Le Coran, qui, dans la croyance islamique, est la parole de Dieu révélée au prophète Mohammed par l’ange Gabriel, mentionne la Kaaba dans plusieurs versets, où celle-ci est décrite comme le premier lieu de culte et un sanctuaire pour les croyants. En arabe, le nom donné à la Grande Mosquée de La Mecque est Masjid al-Haram, ce qui signifie « la mosquée sacrée ». Une idée fausse très répandue est que parce qu’ils dirigent leurs prières vers elle, les musulmans adoreraient la Kaaba, mais une telle croyance contreviendrait au strict monothéisme prescrit par l’islam, selon lequel Dieu n’a aucune manifestation matérielle. La Kaaba est davantage un marqueur symbolique vers lequel les musulmans prient Dieu.

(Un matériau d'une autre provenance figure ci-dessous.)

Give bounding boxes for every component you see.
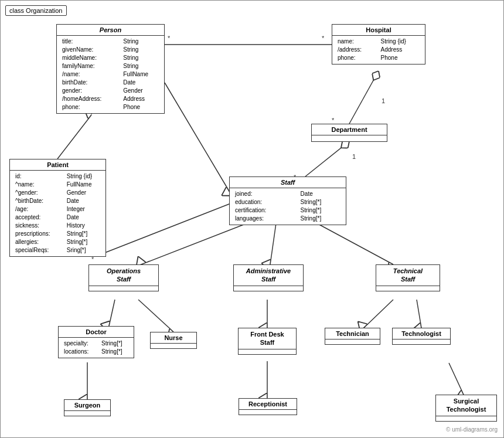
class-department-title: Department xyxy=(312,124,387,135)
class-hospital-title: Hospital xyxy=(332,25,425,36)
class-hospital-body: name:String {id} /address:Address phone:… xyxy=(332,36,425,64)
svg-line-14 xyxy=(317,223,393,264)
svg-line-19 xyxy=(417,300,421,328)
class-technician-title: Technician xyxy=(325,328,380,339)
class-technologist: Technologist xyxy=(392,328,451,345)
svg-text:*: * xyxy=(322,35,325,42)
class-patient-body: id:String {id} ^name:FullName ^gender:Ge… xyxy=(10,171,105,256)
class-department-body xyxy=(312,135,387,141)
class-front-desk-body xyxy=(239,349,296,354)
class-technical-staff-title: Technical Staff xyxy=(376,265,440,286)
svg-line-16 xyxy=(138,300,173,332)
class-hospital: Hospital name:String {id} /address:Addre… xyxy=(332,24,425,64)
svg-line-7 xyxy=(165,83,229,191)
class-technician-body xyxy=(325,339,380,344)
class-receptionist: Receptionist xyxy=(239,398,297,415)
svg-line-10 xyxy=(305,141,349,176)
svg-line-11 xyxy=(105,203,232,253)
class-patient-title: Patient xyxy=(10,159,105,171)
class-person: Person title:String givenName:String mid… xyxy=(56,24,165,114)
class-nurse: Nurse xyxy=(150,332,197,349)
class-technician: Technician xyxy=(325,328,380,345)
class-doctor: Doctor specialty:String[*] locations:Str… xyxy=(58,326,134,358)
class-surgical-technologist-title: Surgical Technologist xyxy=(436,395,496,416)
class-front-desk: Front Desk Staff xyxy=(238,328,297,355)
class-patient: Patient id:String {id} ^name:FullName ^g… xyxy=(9,159,106,257)
class-receptionist-body xyxy=(239,410,297,415)
class-technical-staff-body xyxy=(376,286,440,291)
class-doctor-body: specialty:String[*] locations:String[*] xyxy=(59,338,134,358)
class-surgical-technologist: Surgical Technologist xyxy=(435,395,497,422)
class-front-desk-title: Front Desk Staff xyxy=(239,328,296,349)
svg-text:*: * xyxy=(168,35,171,42)
class-staff-title: Staff xyxy=(230,177,346,188)
class-staff-body: joined:Date education:String[*] certific… xyxy=(230,188,346,225)
svg-line-22 xyxy=(449,363,464,395)
class-nurse-body xyxy=(151,344,196,348)
svg-text:1: 1 xyxy=(382,97,385,104)
class-nurse-title: Nurse xyxy=(151,332,196,344)
svg-line-8 xyxy=(349,71,379,124)
class-operations-staff-body xyxy=(89,286,158,291)
svg-line-18 xyxy=(364,300,393,328)
svg-line-12 xyxy=(141,223,247,264)
svg-line-13 xyxy=(270,223,276,264)
class-admin-staff-body xyxy=(234,286,303,291)
class-person-body: title:String givenName:String middleName… xyxy=(57,36,164,113)
svg-line-15 xyxy=(109,300,115,326)
class-person-title: Person xyxy=(57,25,164,36)
watermark: © uml-diagrams.org xyxy=(446,426,498,433)
class-department: Department xyxy=(311,124,387,142)
class-surgeon-body xyxy=(64,411,110,416)
class-admin-staff-title: Administrative Staff xyxy=(234,265,303,286)
class-admin-staff: Administrative Staff xyxy=(233,264,304,291)
class-doctor-title: Doctor xyxy=(59,327,134,338)
class-staff: Staff joined:Date education:String[*] ce… xyxy=(229,176,346,225)
svg-text:1: 1 xyxy=(352,153,356,160)
class-technical-staff: Technical Staff xyxy=(376,264,440,291)
class-surgeon-title: Surgeon xyxy=(64,400,110,411)
svg-text:*: * xyxy=(332,117,335,124)
class-technologist-title: Technologist xyxy=(393,328,450,339)
svg-line-6 xyxy=(57,115,91,159)
class-surgeon: Surgeon xyxy=(64,399,111,416)
diagram-canvas: class Organization xyxy=(0,0,504,438)
class-surgical-technologist-body xyxy=(436,416,496,421)
class-operations-staff-title: Operations Staff xyxy=(89,265,158,286)
diagram-title: class Organization xyxy=(5,5,67,16)
class-receptionist-title: Receptionist xyxy=(239,399,297,410)
class-operations-staff: Operations Staff xyxy=(88,264,159,291)
class-technologist-body xyxy=(393,339,450,344)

Ci-dessus, une représentation de la Grande Mosquée réalisée par un artiste inconnu au XVIIIe siècle, quand la ville de La Mecque était sous domination ottomane. (Collection de l’Université d’Uppsala)
À environ 20 mètres à l’est de la Kaaba se trouve le puits de Zamzam, qui joue un rôle essentiel dans la tradition islamique et les rituels de pèlerinage. Selon la croyance islamique, le prophète Ibrahim, son jeune fils Ismaël et sa femme Hajar se sont retrouvés seuls, épuisés, dans la vallée désertique de La Mecque. En désespoir de cause, Hajar aurait marché sept fois entre les collines de Safa et Marwa pour essayer de trouver quelque chose à boire. Sur ordre de Dieu, l’ange Gabriel a ouvert le sol pour révéler une source qui est devenue le puits de Zamzam. Lors des pèlerinages du hadj et de la oumra, les fidèles rejouent la recherche d’eau de Hajar en arpentant sept fois la distance entre les deux collines. L’eau du puits de Zamzam est considérée comme sacrée par les musulmans et souvent ramenée dans leur pays d’origine une fois le pèlerinage terminé. La miniature ci-dessus de l’écrivain perso-indien Muhyi al-Din Lari (XVIe siècle) illustre son ouvrage en langue persane Futuh al-Haramayn (« la révélation des deux sanctuaires »), exposé à la British Library.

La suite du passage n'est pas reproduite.